Legacy’s Great-Grandchildren
“Mommy?” The Princess had her serious question face on as she leaned in close to me while we watched an episode of The Fairly Odd Parents.
“Yes, Sweetie.”
“Are we black or white?”
“Huh? What are you talking about, Princess?” The question caught me totally off guard, so I had to stall to figure out how to best answer the follow-up questions sure to ensue.
“I mean our skin. Are we black or white?”
“We’re black, Sweetie.”
“But our skin is brown.”
“Yes, it is, but we are still considered black.”
“Mommy, but that lady on the wall at school went to jail because she sat in the seat that was supposed to be for somebody else. That wasn’t very nice, right? She shouldn’t have sat in someone else’s seat.”
I never had conversations about race with my children.

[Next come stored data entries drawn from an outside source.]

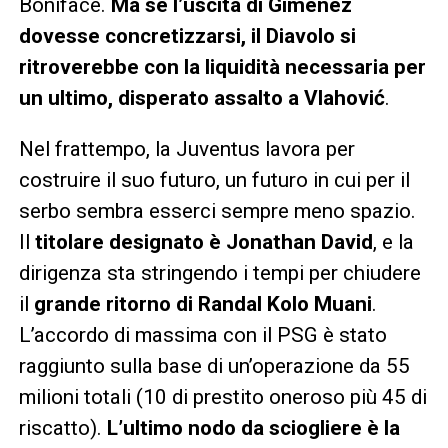
Boniface.
Ma se l’uscita di Gimenez
dovesse concretizzarsi, il Diavolo si
ritroverebbe con la liquidità necessaria per
un ultimo, disperato assalto a Vlahović
.
Nel frattempo, la Juventus lavora per
costruire il suo futuro, un futuro in cui per il
serbo sembra esserci sempre meno spazio.
Il
titolare designato è Jonathan David
, e la
dirigenza sta stringendo i tempi per chiudere
il
grande ritorno di Randal Kolo Muani
.
L’accordo di massima con il PSG è stato
raggiunto sulla base di un’operazione da 55
milioni totali (10 di prestito oneroso più 45 di
riscatto).
L’ultimo nodo da sciogliere è la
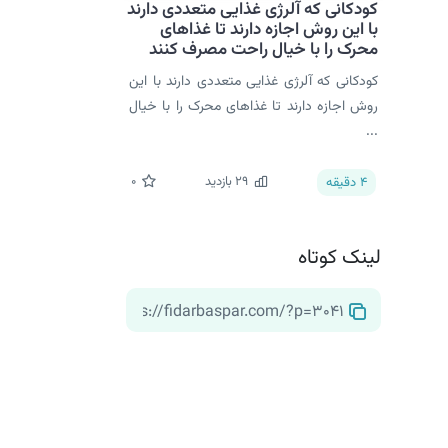
کودکانی که آلرژی غذایی متعددی دارند
با این روش اجازه دارند تا غذاهای
محرک را با خیال راحت مصرف کنند
کودکانی که آلرژی غذایی متعددی دارند با این
روش اجازه دارند تا غذاهای محرک را با خیال
...
29
بازدید
0
4
دقیقه
لینک کوتاه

I have close friends who vary in race, age, and lifestyle. I love them, and they love me. We share experiences and stories that connect us as human beings. But I could tell that my baby had a very misguided understanding of her history, and that needed correction.

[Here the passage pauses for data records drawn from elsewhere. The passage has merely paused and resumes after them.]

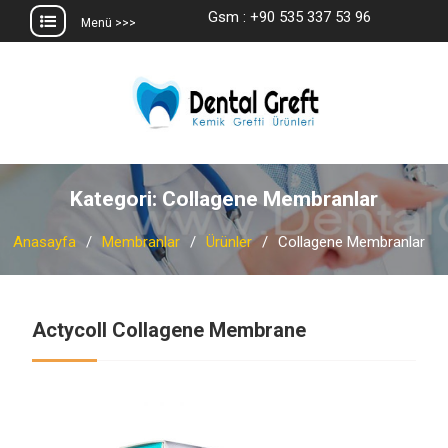
Gsm : +90 535 337 53 96
Menü >>>
Skip
to
content
Kategori:
Collagene Membranlar
Anasayfa
Membranlar
Ürünler
Collagene Membranlar
Actycoll Collagene Membrane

“Princess, is it right for me to give you cake after dinner but not your sister just because you are taller than she is?”

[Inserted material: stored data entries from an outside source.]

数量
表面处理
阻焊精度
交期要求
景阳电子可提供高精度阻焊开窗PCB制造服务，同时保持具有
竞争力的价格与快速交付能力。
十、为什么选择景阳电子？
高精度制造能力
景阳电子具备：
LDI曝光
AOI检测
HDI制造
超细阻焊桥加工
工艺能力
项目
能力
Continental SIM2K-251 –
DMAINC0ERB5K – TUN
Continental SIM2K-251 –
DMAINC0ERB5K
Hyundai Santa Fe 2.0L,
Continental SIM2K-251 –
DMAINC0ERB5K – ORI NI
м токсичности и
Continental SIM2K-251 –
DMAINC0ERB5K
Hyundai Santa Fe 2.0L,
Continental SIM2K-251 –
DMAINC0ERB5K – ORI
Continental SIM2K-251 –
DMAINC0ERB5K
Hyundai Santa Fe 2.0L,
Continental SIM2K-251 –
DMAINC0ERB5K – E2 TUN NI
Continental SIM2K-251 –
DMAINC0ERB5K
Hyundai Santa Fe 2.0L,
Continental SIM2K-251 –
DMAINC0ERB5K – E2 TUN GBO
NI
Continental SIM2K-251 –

“No, Mommy. That’s ridiculous.”
“Well, a long time ago, when Rosa Parks, the woman on the wall at your school, was a working woman, some people made her and people with skin like hers sit at the back of the bus or stand up on the bus so that people with white skin could sit down even if they were there first.”
“But Mommy, that’s not very nice.”
“No, it isn’t, and when she refused to stand up one day…”
“Because she was tired from working all day?”
“Right , Baby,” the story was starting to come together for her, “they put her in jail.”
“But, Mommy, why would they do that to her?”
“They did it because they believed that black people didn’t deserve the same things that white people deserved.”
The perplexed look on her face made me want to cry. How could I explain this to her in a way that would help her grasp the injustice of it all without causing her to fear this same injustice herself at five-years-old?
“Princess?”
“Yes, Mommy.”
“Are we mean to people just because of the way they look?”
“Mommy, that’s crazy talk! We’re not supposed to be mean to anybody.”
“That’s right, and can we be friends with people who look differently than we do?”
“Yes, Mommy. None of my friends look like me. We’re not twins!”
“That’s all you need to remember, right now.”
For a few moments, she was quiet and thinking.
“Mommy?”
“Yes, Princess?”
“Is black skin bad or something?”
“No, Baby. It isn’t. You are beautiful and talented and worthy of everything great the world has to offer, and don’t you ever let anybody make you feel otherwise.”